Tobacco-prevention campaigns work, whether on high school campuses or statewide. In recent years, we've witnessed the effectiveness of anti-smoking programs supported with money the state is collecting from the landmark 1999 lawsuit settlement with major tobacco companies. The programs have been particularly effective within the school-age population. Smoking among middle-school and high-school students has been cut by roughly half since 2000.

Still, Washington, which will have collected a total of more than $4.5 billion from the tobacco settlement by 2027, could be doing far more with the money flowing into state coffers. The Legislature has invested around 5 percent of its settlement money in anti-smoking programs. That's better than what most of the other 46 states involved in the settlement have done, but still below the federal Centers for Disease Control's initially recommended spending level of $7.47 per capita.

Moreover, Washington legislators have twice dipped into the settlement money to help balance the state budget. In 2002, lawmakers borrowed against future tobacco-settlement payments to help cover a budget shortfall. And in 2005, the Legislature voted to divert almost $14 million from the tobacco-use prevention fund to help balance the budget.

Tapping into this fund for purposes other than tobacco-use prevention or otherwise scrimping on the state's anti-tobacco efforts could prove costly over the long-term.
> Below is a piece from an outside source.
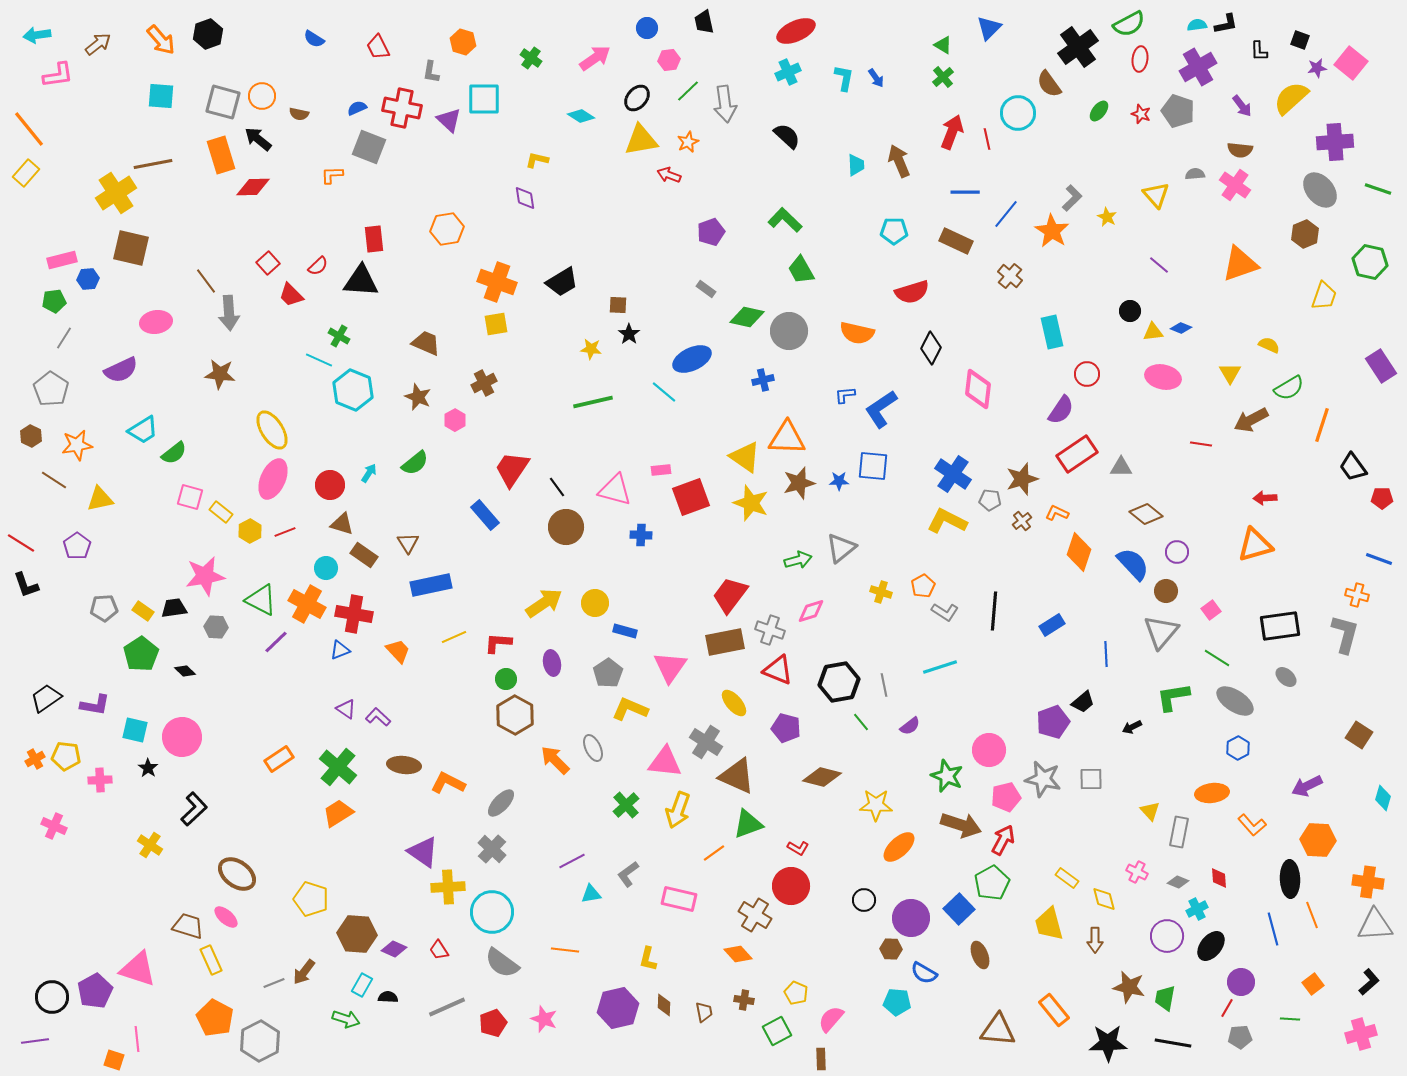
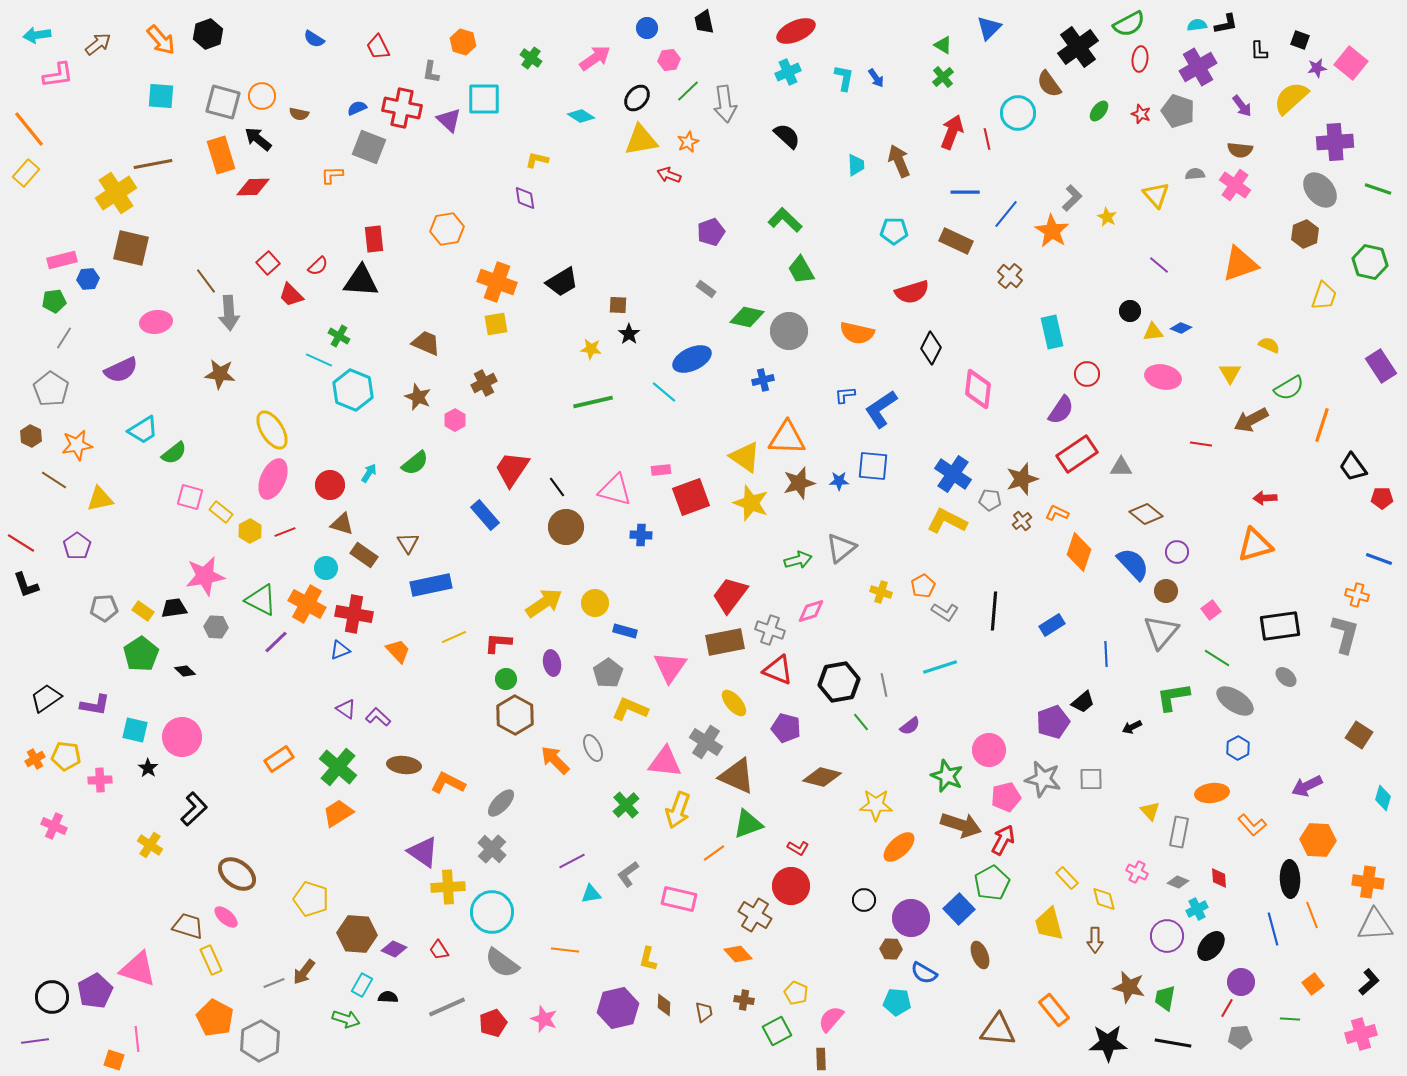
yellow rectangle at (1067, 878): rotated 10 degrees clockwise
Washington's anti-smoking programs are saving both lives and money. The state Health Department estimated in 2003 that prevention efforts funded with the state's tobacco-settlement money had saved more than 28,000 lives and $134 million in medical costs in the first two years alone. Other, more recent estimates have put the total health-care savings at well over $1 billion.

Tobacco-use prevention programs aimed at young people, such as the one at Kelso High School, are particularly important. Every day in Washington an estimated 65 minors take up smoking. The addiction will eventually claim the lives of a third of these young smokers. Those numbers ought to lend some sense of urgency to the state's anti-smoking efforts.